Saat melakukan foto, biasanya teman atau seseorang akan bertindak menjadi fotografer. Bagus atau tidaknya foto sangat bergantung dengan Fotografer ini. So, kamu harus dengan jelas dan tegas melakukan instruksi apa yang harus dilakukan fotografer dadakan itu. Syukur-syukur, mereka adalah benar-benar yang terbiasa memegang kamera. Hasilnya, foto kamu akan terlihat lebih bagus dan merupakan foto terbaik dan bisa langsung diupload ke instagram. 

Smile 


Senyum adalah obat yang luar biasa. Sesorang pernah berkata mengenai senyum dan memang betul, senyum melatih otot-otot dan membuat peredaran darah di muka lebih lancar. Bahkan, jika seseorang senyum maka lawan bicara atau lingkungan sekitar akan meresponnya dengan senyum. Namun senyumnya tidak dibuat-buat ya, harus tulus dan ikhlas.
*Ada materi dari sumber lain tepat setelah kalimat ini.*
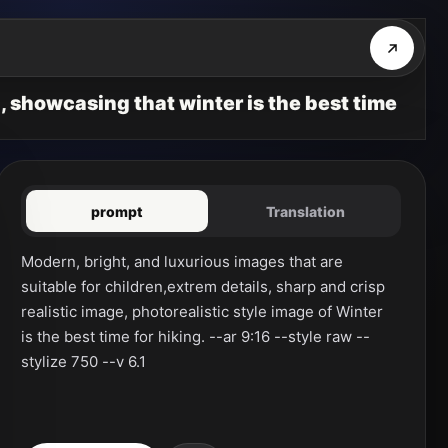
, showcasing that winter is the best time
prompt
Translation
Modern, bright, and luxurious images that are 
suitable for children,extrem details, sharp and crisp 
realistic image, photorealistic style image of Winter 
is the best time for hiking. --ar 9:16 --style raw --
stylize 750 --v 6.1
Senyum membuat fotomu akan terlihat lebih energik. Jangan khawatir tidak memiliki senyum yang bagus. Tunjukan gigimu dan senyumlah, maka mood dalam diri akan menjadi ceria dan gesture ceria akan membuat foto lebih hidup dan menginspirasi orang lain yang melihat foto untuk tersenyum. Smile and chesee.

Your Camera Is Your Weapon


Bisa dibilang untuk menghasilkan foto bagus dibutuhkan kamera yang mumpuni. Artinya, senjata kamu pada saat foto adalah kamera. Kamera memiliki ragam yang banyak misalnya DSLR, Mirrorles, Smartphone dan lainnya. Nah, kalau tidak mau ribet dan bisa dibawa kemanapun, pilihlah smarthphone. Berita bagusnya datang dari Samsung galaxy terbaru ini menawarkan ragam tipe yang mampu menjawab semua keraguan kamu. Yup, smartphone ini bisa kamu andalkan disegala suasana, tempat dan bahkan ketika ribet di puncak gunung tertinggi, kamu bisa mengabadikan awan-awan, langit dan dirimu dengan smartphone. Praktis bingits.

Software Is Your Choice

Nah bagi penguna software, tidak ada salahnya hasil foto diedit dengan software yang ada di smartphone atau PC komputer. Tujuannya adalah menyempurnakan hasil foto yang kurang warna atau kurang tajam bukan malah merubah bentuk tubuh ya. So, mengunakan software pun harus bijaksana jangan sampe menjadi bumerang bagimu karena menyalahgunakannya. 

So, semoga tip dan trik ini menjadikan foto-foto dan selfiemu lebih bagus dari biasanya.